### Problem details
Every line from the beginning of the data through the line containing "hyn ar gyfer bwrpasau marchnata. Rhowch" should be reproduced exactly, and no further lines should be output.

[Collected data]
++++++++++
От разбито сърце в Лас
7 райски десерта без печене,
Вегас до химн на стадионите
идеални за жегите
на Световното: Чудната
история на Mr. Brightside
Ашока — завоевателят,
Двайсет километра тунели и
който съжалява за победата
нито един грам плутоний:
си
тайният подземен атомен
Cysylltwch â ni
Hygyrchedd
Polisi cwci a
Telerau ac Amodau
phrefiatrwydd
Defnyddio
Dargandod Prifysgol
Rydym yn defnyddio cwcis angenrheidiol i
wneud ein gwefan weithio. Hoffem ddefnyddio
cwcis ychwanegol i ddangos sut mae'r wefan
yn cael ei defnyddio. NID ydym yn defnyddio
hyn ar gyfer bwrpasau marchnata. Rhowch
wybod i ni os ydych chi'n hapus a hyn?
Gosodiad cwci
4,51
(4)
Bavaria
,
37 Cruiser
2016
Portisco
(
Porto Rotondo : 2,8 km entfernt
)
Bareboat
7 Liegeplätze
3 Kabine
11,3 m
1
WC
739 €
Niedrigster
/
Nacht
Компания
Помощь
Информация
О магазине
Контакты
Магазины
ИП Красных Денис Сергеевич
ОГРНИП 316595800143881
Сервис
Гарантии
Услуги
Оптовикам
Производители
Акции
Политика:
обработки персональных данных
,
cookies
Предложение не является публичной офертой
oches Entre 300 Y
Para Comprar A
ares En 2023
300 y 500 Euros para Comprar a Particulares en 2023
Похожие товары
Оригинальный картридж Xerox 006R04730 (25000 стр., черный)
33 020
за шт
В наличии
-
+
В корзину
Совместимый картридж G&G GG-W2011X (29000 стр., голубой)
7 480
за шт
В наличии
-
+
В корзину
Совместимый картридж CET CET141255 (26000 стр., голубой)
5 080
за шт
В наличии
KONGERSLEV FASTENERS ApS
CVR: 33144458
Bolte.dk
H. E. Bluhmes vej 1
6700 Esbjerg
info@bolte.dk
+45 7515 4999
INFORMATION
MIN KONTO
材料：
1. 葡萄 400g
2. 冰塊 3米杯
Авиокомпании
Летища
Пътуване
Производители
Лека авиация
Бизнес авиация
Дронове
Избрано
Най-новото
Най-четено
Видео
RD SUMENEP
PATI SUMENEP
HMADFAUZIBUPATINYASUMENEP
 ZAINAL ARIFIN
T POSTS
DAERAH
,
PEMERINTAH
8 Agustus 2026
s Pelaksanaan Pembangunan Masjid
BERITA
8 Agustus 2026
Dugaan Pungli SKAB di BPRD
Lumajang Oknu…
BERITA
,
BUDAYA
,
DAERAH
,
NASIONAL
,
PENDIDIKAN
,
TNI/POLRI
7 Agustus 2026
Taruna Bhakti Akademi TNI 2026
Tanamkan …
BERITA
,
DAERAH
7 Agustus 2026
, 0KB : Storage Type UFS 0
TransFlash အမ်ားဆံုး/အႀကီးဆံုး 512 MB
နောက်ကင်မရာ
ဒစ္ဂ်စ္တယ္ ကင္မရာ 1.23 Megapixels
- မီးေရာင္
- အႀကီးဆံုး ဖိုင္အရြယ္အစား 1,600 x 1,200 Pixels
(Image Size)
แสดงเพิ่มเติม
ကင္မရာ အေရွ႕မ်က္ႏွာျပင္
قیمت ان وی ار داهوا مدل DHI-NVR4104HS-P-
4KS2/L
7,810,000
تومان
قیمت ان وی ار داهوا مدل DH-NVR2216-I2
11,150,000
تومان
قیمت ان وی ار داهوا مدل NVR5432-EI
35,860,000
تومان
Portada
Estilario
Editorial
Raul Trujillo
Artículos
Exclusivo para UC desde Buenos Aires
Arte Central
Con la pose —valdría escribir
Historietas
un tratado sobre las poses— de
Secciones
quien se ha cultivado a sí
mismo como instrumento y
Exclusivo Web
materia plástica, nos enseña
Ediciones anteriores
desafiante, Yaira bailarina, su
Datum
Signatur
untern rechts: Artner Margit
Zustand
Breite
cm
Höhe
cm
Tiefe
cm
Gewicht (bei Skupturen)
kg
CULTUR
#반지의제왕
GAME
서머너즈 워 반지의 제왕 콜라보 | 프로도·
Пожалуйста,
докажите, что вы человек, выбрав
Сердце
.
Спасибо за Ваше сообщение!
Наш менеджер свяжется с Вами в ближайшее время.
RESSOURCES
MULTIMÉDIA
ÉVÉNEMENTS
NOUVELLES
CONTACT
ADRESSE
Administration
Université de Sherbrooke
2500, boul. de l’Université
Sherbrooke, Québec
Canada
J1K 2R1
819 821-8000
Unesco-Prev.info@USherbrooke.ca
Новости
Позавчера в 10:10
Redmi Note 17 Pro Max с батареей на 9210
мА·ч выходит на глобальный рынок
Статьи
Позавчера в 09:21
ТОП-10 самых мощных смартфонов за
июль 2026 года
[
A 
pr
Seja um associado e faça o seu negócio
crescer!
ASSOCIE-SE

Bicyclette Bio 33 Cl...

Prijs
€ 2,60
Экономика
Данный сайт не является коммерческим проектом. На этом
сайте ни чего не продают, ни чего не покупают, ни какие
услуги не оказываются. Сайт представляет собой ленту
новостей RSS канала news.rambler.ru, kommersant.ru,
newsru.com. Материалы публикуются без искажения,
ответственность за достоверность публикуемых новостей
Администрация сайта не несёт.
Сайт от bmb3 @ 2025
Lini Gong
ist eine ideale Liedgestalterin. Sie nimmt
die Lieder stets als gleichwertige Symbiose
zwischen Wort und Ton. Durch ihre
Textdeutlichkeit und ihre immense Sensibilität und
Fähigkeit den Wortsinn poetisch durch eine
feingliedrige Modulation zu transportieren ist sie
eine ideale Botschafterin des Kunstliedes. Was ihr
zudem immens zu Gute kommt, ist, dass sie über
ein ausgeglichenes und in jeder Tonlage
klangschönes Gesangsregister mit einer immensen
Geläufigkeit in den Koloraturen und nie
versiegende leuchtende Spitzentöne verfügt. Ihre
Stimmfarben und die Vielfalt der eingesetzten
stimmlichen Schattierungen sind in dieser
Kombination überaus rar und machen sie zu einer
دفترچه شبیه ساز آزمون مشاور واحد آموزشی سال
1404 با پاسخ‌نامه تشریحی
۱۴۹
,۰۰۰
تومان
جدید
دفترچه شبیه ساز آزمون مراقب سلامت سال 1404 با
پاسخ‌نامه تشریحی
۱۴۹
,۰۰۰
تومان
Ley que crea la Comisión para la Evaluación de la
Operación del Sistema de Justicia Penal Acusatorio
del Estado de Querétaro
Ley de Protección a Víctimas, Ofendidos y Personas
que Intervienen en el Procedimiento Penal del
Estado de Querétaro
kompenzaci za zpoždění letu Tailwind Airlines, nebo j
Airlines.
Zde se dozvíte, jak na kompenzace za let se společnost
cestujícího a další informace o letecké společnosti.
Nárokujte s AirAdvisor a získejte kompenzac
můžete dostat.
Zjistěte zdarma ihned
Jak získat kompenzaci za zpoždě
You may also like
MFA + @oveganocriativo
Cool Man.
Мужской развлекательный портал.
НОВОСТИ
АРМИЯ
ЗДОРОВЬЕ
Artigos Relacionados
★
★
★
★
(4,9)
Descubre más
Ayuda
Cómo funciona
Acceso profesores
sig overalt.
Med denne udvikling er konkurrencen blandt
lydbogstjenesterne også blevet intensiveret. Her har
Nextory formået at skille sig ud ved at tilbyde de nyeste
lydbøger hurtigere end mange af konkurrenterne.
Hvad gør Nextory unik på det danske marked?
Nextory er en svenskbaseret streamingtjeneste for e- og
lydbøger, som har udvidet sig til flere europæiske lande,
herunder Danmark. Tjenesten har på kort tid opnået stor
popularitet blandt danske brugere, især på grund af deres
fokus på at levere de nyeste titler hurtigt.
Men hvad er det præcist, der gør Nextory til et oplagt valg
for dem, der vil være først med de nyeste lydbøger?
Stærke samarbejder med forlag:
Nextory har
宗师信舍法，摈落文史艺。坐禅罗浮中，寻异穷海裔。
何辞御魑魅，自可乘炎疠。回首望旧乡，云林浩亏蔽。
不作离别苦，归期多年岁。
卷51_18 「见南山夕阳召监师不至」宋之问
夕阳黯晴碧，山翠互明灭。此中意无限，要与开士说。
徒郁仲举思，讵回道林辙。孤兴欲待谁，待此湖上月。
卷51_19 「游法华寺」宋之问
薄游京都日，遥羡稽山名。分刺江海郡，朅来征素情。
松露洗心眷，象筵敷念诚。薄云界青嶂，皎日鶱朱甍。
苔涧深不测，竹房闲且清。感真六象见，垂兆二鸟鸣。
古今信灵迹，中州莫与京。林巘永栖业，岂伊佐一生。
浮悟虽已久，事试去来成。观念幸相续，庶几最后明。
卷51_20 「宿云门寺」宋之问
++++++++++
### Solution for this task
От разбито сърце в Лас
7 райски десерта без печене,
Вегас до химн на стадионите
идеални за жегите
на Световното: Чудната
история на Mr. Brightside
Ашока — завоевателят,
Двайсет километра тунели и
който съжалява за победата
нито един грам плутоний:
си
тайният подземен атомен
Cysylltwch â ni
Hygyrchedd
Polisi cwci a
Telerau ac Amodau
phrefiatrwydd
Defnyddio
Dargandod Prifysgol
Rydym yn defnyddio cwcis angenrheidiol i
wneud ein gwefan weithio. Hoffem ddefnyddio
cwcis ychwanegol i ddangos sut mae'r wefan
yn cael ei defnyddio. NID ydym yn defnyddio
hyn ar gyfer bwrpasau marchnata. Rhowch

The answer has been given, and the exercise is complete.